TASK OBJECTIVE. What you produce should be every line from the data that includes "استرابورد".

[Source records]
▶

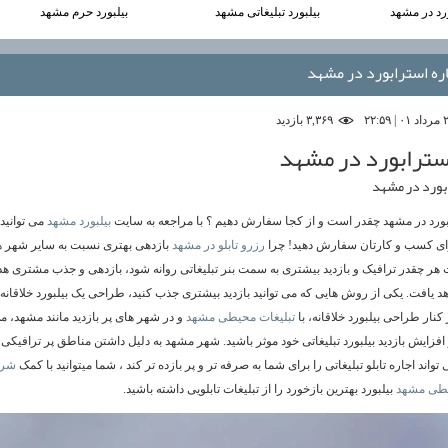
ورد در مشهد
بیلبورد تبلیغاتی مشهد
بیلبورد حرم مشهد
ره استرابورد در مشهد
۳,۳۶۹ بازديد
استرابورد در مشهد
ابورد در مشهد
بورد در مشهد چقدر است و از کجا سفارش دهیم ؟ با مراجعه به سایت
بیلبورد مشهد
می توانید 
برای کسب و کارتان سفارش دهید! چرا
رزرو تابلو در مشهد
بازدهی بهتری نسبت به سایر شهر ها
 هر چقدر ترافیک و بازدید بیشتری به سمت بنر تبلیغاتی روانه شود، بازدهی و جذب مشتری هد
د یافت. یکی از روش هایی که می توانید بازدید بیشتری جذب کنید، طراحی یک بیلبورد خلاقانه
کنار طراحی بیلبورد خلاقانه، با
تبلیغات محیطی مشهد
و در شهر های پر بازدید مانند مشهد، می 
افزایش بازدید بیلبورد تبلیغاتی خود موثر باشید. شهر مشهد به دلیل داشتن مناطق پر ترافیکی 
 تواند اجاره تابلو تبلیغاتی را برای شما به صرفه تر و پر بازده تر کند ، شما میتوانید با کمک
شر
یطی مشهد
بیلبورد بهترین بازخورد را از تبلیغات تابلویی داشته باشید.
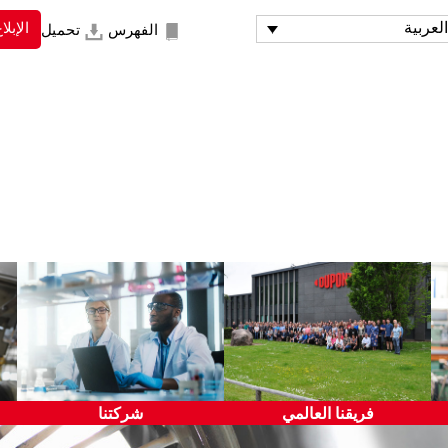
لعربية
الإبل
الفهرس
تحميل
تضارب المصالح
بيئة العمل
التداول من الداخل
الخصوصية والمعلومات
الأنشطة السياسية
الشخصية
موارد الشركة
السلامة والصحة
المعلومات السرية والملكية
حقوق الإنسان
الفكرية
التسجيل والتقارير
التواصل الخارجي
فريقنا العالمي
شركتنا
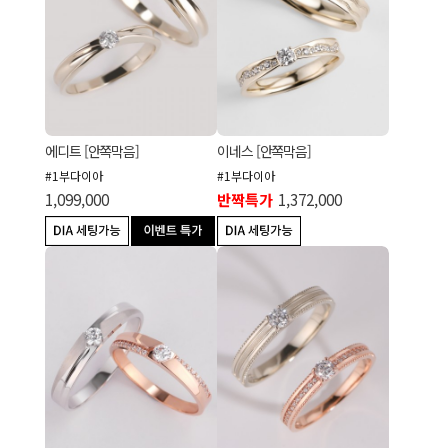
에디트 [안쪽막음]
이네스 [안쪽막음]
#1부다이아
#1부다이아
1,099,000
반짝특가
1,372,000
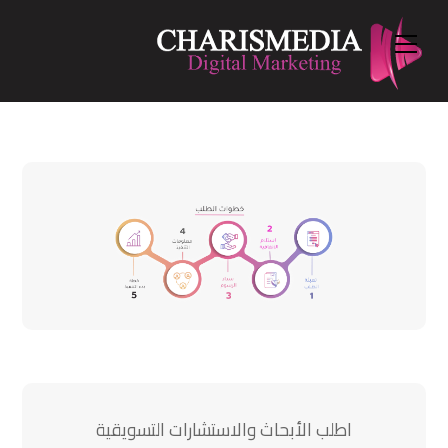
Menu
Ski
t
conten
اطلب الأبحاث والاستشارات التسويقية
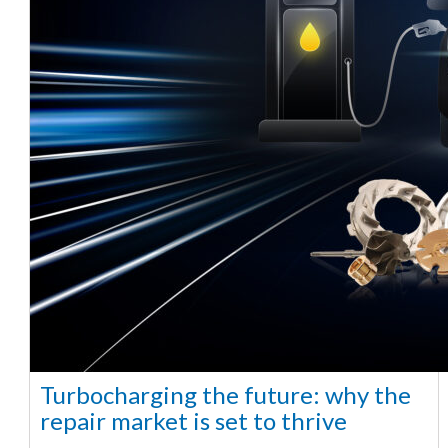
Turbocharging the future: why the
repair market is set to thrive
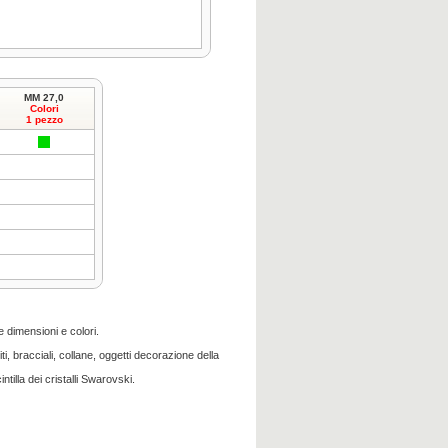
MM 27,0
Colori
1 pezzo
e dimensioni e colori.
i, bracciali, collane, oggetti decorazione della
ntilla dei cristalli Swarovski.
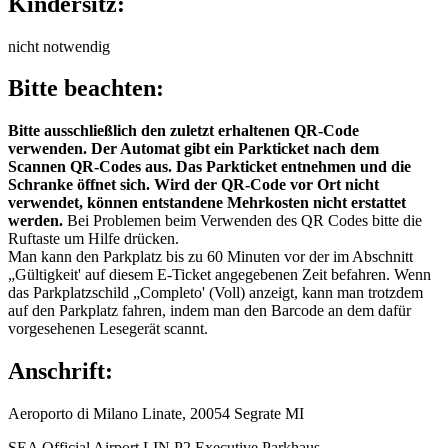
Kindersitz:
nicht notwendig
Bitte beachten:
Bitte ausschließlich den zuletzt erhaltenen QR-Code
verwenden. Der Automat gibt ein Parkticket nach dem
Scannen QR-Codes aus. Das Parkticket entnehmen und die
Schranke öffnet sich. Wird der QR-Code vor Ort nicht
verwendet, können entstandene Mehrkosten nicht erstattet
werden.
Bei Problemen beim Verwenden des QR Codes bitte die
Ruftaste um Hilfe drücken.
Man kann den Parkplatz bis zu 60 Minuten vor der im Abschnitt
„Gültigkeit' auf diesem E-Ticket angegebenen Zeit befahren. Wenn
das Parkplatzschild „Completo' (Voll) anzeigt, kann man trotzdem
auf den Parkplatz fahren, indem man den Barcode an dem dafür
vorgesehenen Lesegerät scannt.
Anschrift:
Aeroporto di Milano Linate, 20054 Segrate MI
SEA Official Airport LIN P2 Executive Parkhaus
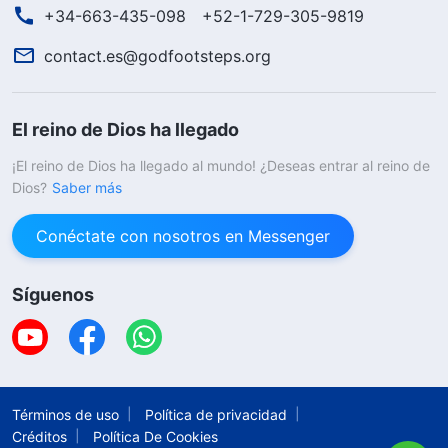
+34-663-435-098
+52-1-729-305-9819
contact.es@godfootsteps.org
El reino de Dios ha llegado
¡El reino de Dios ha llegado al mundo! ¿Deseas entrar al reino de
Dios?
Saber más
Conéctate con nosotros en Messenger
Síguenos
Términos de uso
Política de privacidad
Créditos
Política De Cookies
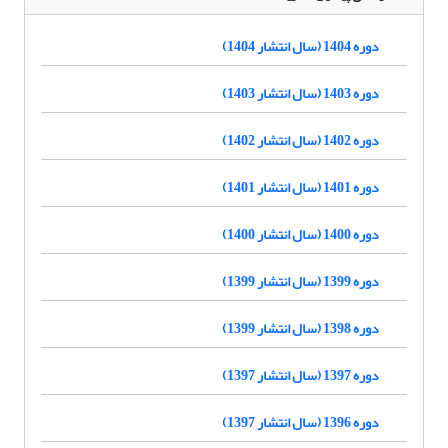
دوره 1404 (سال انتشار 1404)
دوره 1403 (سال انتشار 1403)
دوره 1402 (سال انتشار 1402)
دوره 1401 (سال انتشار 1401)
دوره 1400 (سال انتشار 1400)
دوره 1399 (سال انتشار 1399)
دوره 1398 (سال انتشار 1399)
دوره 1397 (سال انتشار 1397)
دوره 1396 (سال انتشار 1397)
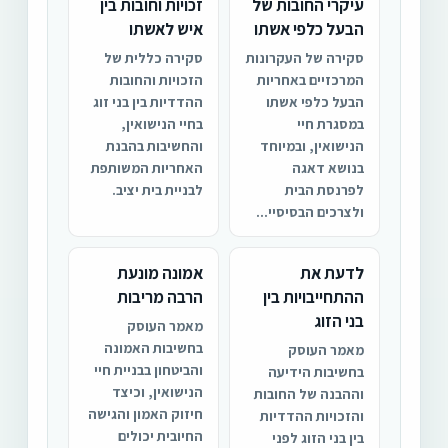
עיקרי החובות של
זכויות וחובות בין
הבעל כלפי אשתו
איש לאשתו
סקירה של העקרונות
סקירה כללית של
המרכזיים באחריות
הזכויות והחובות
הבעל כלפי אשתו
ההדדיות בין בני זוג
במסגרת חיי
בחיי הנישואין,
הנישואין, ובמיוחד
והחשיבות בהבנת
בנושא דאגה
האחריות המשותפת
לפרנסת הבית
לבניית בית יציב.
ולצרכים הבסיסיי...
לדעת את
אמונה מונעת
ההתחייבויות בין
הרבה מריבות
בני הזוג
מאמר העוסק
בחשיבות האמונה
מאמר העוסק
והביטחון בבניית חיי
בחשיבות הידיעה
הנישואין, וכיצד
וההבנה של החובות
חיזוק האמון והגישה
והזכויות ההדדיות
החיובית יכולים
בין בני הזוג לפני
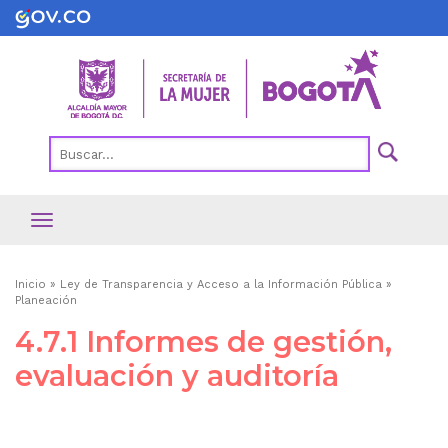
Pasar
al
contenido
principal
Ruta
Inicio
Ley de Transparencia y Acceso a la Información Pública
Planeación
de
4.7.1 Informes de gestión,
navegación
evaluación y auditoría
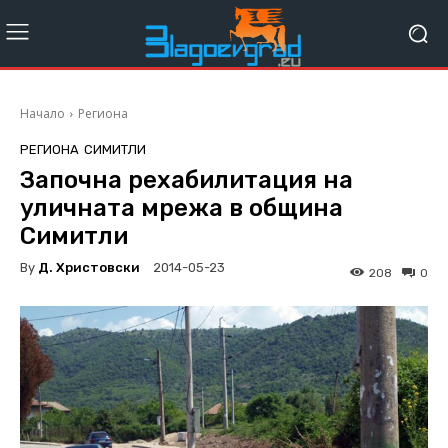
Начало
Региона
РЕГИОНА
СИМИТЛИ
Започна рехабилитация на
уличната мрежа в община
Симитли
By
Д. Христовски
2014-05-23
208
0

◀
▶

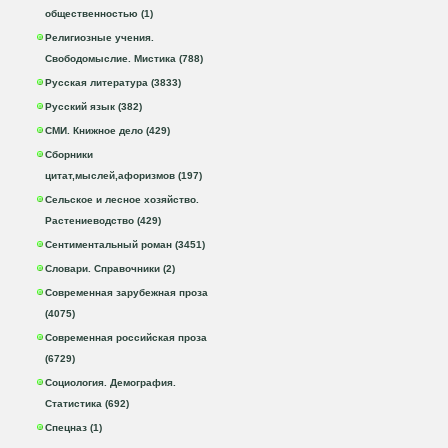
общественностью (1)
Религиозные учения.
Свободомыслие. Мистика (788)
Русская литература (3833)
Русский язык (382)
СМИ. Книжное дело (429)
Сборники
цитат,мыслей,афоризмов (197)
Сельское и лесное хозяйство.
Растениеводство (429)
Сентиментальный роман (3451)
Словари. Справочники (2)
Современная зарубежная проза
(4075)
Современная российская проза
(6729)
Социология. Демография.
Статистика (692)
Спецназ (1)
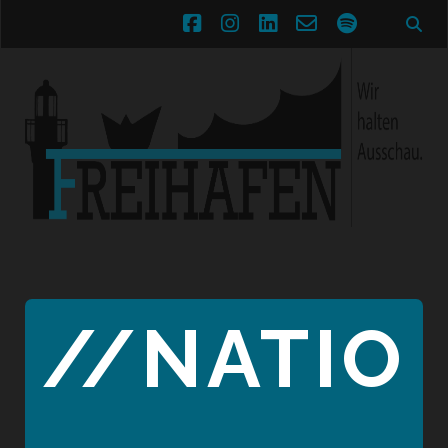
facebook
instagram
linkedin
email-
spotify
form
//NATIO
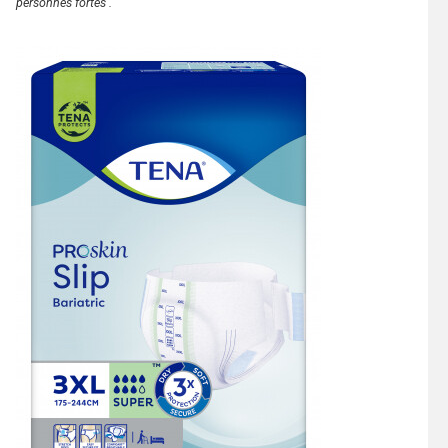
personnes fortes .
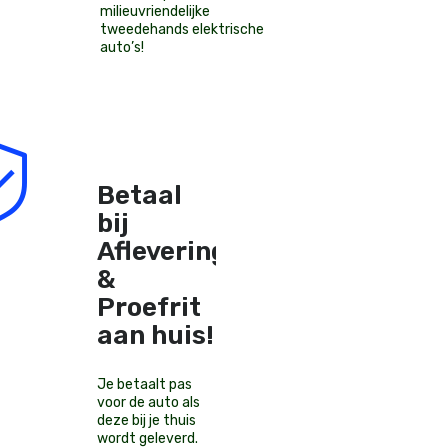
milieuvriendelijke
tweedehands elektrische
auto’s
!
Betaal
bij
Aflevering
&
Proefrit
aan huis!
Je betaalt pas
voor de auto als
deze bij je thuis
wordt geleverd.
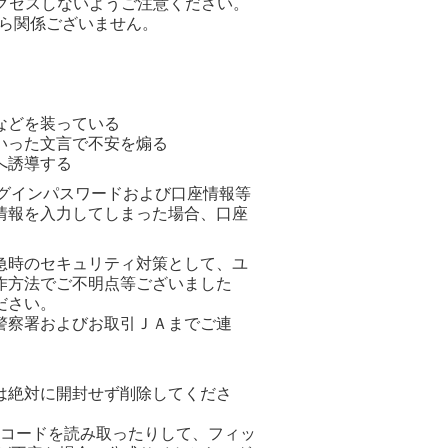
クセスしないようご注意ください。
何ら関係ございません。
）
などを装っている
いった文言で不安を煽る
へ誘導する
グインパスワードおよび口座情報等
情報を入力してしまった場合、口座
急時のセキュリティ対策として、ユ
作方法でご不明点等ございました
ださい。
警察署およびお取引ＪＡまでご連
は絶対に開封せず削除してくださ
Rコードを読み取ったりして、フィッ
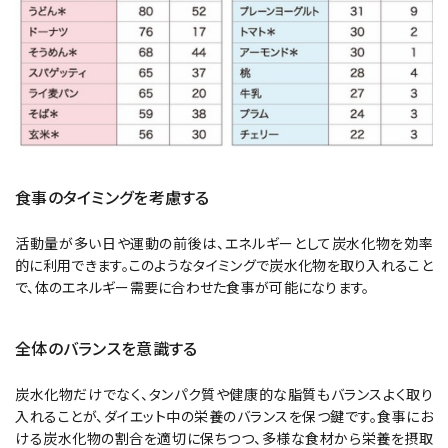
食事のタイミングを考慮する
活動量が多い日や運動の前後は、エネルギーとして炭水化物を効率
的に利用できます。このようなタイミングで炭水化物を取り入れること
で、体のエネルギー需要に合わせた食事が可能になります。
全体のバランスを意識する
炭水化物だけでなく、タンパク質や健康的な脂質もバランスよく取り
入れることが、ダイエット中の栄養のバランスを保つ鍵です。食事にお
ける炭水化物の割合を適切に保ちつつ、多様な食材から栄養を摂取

◀

WRITTEN ANSWER.
ره استرابورد در مشهد
استرابورد در مشهد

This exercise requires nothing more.